According to Vestigo, Seattle City Council member Kshama Sawant invited himself and several other workers to Seattle to join the multiday gathering of labor leaders and other workers in the movement, to meet and participate in marches and rallies. During that trip, Seattle’s Starbucks Reserve Roastery won its union vote unanimously, the day before the big rally.
“While I was in Seattle, doing all of this work, I started to gain confidence, because I was just so sure of what I was doing, and so proud of what we were doing,” Vestigo said. He’d worn the suit at the Overland Park strike, but this was a much bigger event. He checked with the organizers to make sure it was OK, and they were in full support, he said. “So I was like, you know what, I’m gonna do it.”
Holding a microphone at a large labor rights rally, in the hometown of the company he was helping unionize, was a moment he won’t forget, he said. “I was like, how, how did I get here?” he said. “To be there, fully expressing myself and speaking up about something that I was just so passionate about, and seeing that garner any amount of attention, was an awesome feeling. It gave me more confidence than I’ve ever had in my entire life.”

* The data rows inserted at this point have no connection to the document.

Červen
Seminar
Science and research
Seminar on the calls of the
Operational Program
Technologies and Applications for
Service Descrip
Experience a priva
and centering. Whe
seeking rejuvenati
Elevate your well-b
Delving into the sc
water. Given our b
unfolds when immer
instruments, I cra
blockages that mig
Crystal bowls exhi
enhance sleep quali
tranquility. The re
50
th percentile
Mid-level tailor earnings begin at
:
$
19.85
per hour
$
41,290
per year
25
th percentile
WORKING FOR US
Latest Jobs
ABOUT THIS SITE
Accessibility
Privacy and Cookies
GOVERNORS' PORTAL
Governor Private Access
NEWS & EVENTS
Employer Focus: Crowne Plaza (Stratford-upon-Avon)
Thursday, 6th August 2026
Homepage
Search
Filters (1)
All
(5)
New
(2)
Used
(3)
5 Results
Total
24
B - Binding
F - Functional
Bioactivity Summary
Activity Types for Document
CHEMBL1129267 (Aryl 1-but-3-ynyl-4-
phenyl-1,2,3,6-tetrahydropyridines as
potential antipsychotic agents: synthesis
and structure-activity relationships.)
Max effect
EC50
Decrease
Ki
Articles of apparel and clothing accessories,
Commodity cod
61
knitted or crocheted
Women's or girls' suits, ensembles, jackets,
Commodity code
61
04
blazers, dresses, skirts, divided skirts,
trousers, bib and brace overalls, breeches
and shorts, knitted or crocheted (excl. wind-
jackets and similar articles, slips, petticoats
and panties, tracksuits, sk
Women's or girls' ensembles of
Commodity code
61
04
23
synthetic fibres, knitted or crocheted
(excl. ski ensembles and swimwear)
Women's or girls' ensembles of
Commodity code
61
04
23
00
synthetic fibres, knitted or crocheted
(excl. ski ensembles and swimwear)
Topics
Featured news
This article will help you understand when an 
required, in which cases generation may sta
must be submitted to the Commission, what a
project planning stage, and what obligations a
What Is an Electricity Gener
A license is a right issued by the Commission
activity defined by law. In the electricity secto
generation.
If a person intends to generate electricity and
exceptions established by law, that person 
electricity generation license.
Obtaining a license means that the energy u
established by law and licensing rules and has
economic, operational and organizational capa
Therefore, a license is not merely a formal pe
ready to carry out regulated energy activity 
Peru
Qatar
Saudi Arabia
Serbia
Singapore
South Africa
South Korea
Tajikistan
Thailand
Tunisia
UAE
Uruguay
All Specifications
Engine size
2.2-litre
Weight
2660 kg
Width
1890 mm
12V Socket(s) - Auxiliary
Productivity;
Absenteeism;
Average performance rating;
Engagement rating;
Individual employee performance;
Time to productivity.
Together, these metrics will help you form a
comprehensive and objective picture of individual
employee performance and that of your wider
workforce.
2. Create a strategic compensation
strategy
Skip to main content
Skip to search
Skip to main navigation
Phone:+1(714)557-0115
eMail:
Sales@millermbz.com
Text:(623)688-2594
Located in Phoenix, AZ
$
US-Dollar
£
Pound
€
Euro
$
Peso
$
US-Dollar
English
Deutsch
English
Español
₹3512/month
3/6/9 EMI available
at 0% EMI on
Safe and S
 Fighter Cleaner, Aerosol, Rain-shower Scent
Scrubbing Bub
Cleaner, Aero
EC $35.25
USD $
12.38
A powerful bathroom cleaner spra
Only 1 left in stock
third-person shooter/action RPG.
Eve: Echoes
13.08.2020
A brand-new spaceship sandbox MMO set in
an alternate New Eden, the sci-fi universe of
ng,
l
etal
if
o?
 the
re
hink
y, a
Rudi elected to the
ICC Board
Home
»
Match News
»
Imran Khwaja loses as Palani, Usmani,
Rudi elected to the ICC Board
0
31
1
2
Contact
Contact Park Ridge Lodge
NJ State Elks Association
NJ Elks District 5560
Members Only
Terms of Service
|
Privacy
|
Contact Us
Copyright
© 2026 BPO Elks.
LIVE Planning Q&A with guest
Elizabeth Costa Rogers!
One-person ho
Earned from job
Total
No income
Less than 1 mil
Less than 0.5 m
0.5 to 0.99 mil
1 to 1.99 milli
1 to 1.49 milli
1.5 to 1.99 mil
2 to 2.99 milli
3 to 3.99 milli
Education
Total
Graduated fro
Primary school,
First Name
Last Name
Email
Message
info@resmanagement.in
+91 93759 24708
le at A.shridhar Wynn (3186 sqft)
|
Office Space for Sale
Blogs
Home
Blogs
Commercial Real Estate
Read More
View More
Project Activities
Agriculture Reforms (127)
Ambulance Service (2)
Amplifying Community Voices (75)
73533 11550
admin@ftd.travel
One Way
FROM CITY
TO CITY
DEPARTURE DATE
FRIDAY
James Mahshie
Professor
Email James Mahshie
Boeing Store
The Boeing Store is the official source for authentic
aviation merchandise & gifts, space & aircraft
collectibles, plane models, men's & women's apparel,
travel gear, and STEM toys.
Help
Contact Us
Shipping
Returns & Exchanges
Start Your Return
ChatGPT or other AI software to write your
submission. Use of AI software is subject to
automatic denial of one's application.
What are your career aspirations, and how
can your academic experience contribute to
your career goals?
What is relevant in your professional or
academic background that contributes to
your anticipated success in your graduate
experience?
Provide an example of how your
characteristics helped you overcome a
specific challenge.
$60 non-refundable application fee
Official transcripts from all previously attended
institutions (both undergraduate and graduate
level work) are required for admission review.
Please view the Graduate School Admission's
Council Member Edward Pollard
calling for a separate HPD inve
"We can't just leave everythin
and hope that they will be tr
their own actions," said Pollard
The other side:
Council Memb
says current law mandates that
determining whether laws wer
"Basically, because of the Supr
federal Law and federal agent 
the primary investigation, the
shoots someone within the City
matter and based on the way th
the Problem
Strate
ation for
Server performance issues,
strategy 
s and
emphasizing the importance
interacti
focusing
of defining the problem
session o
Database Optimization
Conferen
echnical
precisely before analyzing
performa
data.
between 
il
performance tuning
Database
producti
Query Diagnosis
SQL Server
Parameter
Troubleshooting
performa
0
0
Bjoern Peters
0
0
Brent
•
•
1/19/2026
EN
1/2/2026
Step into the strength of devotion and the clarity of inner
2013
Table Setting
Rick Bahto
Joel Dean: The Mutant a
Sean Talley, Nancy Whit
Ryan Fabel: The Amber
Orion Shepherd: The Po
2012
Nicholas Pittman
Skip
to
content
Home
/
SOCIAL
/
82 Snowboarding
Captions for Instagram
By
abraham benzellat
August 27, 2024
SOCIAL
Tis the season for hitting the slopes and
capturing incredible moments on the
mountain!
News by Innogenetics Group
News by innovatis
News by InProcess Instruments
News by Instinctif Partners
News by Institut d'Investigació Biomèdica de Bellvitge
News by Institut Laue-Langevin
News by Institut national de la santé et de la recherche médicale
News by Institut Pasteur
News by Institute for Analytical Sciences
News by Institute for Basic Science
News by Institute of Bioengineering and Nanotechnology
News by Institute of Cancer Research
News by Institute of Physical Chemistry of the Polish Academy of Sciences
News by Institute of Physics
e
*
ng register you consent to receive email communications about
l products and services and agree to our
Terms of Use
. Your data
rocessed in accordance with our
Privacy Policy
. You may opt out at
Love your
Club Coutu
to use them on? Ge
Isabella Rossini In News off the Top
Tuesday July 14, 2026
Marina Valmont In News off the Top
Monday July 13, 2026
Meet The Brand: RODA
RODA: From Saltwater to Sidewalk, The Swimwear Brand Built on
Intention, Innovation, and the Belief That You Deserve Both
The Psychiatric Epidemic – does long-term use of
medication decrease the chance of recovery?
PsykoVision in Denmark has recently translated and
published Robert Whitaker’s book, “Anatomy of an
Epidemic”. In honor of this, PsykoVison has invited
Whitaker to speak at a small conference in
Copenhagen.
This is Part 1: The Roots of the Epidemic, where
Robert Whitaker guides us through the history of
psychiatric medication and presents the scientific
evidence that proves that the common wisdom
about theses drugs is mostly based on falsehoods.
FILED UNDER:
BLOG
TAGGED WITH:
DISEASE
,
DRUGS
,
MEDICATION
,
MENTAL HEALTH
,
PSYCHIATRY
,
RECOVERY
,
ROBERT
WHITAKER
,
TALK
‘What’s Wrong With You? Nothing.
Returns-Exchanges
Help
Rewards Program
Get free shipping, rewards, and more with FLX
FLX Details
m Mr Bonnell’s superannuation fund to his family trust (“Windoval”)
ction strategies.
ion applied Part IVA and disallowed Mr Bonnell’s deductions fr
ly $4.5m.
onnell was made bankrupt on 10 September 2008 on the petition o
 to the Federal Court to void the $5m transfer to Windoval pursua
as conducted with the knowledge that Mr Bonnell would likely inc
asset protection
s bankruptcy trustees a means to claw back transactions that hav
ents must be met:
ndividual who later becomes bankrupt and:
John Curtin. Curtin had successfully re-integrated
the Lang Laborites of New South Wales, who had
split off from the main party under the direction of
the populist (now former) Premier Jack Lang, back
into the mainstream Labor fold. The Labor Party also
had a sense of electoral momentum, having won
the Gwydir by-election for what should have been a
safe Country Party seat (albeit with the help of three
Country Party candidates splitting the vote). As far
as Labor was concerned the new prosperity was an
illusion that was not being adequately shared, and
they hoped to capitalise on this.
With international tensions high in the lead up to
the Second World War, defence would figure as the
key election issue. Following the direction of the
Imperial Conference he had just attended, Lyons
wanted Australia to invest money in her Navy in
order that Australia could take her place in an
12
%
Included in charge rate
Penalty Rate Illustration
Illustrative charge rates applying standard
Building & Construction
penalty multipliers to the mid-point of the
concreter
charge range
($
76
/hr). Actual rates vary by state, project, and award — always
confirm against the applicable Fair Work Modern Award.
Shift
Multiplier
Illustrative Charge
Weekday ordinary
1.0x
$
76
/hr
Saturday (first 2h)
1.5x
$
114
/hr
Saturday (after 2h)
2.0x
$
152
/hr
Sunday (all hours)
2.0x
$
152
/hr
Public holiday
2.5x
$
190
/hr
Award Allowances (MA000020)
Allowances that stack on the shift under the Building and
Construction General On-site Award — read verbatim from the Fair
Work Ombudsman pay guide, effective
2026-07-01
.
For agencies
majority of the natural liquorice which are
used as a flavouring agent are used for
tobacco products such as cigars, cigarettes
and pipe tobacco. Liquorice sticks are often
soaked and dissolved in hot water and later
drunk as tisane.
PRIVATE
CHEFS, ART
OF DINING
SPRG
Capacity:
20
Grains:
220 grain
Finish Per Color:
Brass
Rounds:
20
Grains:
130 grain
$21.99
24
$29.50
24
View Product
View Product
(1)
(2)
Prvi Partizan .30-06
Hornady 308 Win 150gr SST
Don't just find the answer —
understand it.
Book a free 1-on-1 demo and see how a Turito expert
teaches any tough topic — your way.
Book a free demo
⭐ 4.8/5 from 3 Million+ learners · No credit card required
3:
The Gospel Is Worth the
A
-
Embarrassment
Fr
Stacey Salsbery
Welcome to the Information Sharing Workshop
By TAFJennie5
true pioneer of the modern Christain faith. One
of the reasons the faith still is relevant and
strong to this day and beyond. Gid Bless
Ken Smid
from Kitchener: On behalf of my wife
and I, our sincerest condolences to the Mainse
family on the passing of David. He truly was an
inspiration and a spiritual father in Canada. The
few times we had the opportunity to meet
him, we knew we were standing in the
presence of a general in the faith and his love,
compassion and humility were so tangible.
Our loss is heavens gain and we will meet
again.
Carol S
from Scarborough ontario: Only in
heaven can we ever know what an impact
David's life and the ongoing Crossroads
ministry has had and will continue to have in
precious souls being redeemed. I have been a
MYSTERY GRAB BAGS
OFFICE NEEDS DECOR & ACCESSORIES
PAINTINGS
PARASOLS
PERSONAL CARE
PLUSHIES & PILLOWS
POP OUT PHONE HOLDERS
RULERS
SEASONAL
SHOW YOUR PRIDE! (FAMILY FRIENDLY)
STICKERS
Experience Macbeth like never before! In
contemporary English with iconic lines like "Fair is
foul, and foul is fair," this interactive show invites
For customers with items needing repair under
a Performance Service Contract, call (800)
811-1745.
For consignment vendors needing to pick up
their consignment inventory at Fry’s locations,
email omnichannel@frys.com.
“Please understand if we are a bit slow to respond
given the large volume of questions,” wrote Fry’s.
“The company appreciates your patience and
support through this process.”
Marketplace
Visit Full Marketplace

Aside from his own part in the day, Vestigo said he hoped going as Apollo would represent the diversity of the movement. “I think one of the things that makes a movement so beautiful is the fact that we can all be united despite our differences,” he said. “I think it’s very important to acknowledge that we are very different people. But we are part of the same machine, and we deserve to be treated with respect no matter who we are.”
Now, Vestigo is fighting to get his job back. He’s filed a complaint with the National Labor Relations Board, and hopes to get back to work soon. “Ultimately, that’s what I want to do. I really loved working for Starbucks. My team was a second family. They’re all amazing people. And I just loved working there.”